String of hearts, or Ceropegia, is a trailing vine that, as you might guess from its name, has heart-shaped leaves borne on long, thread-like stems. The thick, succulent leaves are dark green with contrasting whitish veins. Although the plants do bear interesting pink or purplish tube-shaped flowers, they are quite small and don't provide much of a show. A sunny window is best for Ceropegia, but it will tolerate lower light intensity.

Cyclamen is a traditional valentine favorite with its heart-shaped leaves, adorned by lovely flowers in white and many shades of pink, red and lavender. The flowers have a striking form, likened to butterflies, birds in flight and even falling stars, depending on who is doing the looking. And, as an extra bonus, the leaves are finely detailed with silvery or light-green markings. Cyclamen are available as large, showy plants or as mini-plants. For the longest lasting show of blooms, look under the leaves to select those with the largest number of flower buds. Cyclamen thrive best with bright light, cool temperatures and moist, well-drained soil.

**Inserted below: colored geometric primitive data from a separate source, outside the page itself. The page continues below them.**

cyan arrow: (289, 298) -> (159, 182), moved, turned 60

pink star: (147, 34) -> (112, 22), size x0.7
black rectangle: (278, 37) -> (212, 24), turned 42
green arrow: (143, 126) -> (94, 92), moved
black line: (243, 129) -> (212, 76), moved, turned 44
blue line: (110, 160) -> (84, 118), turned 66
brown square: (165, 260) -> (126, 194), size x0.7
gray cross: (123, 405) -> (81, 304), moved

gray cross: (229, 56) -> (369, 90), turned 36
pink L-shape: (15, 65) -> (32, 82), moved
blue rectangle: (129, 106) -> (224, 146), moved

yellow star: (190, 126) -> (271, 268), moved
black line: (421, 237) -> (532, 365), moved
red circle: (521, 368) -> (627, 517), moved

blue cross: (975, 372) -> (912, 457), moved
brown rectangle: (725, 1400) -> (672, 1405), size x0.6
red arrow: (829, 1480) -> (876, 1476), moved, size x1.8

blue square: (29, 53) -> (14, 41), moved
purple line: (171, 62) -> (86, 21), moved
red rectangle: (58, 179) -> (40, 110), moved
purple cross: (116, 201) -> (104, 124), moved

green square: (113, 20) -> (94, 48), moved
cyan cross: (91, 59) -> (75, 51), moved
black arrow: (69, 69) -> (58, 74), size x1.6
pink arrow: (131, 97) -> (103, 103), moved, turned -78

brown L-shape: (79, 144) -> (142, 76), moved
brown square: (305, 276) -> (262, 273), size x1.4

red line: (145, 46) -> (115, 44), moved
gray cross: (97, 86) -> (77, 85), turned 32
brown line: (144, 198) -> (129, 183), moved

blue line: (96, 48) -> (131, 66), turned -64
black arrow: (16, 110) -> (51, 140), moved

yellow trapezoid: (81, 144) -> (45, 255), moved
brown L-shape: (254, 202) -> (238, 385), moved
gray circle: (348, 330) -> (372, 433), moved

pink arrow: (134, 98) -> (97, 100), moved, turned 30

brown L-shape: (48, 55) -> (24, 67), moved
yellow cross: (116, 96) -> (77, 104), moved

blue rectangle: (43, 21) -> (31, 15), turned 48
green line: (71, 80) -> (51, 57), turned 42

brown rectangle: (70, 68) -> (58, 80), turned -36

Anthurium is beautiful in bloom as well as just a foliage plant, with its large, shiny leaves (often heart-shaped) and exotic bright flowers, also called the "Heart of Hawaii." The blooms have two distinct parts: a large, heart-shaped leaf-like structure called the spathe and a long spike of densely packed tiny flowers called the spadix. The spathe is shiny, heart-shaped and ranges in color from scarlet to various shades of pink, white, lilac, and coral. The spadix is usually a contrasting color, generally white, yellow or sometimes purple. The blooms last for weeks and also make excellent cut flowers. Anthurium thrives in coarse, well-drained soil (peat moss-bark mix) and bright, but indirect light.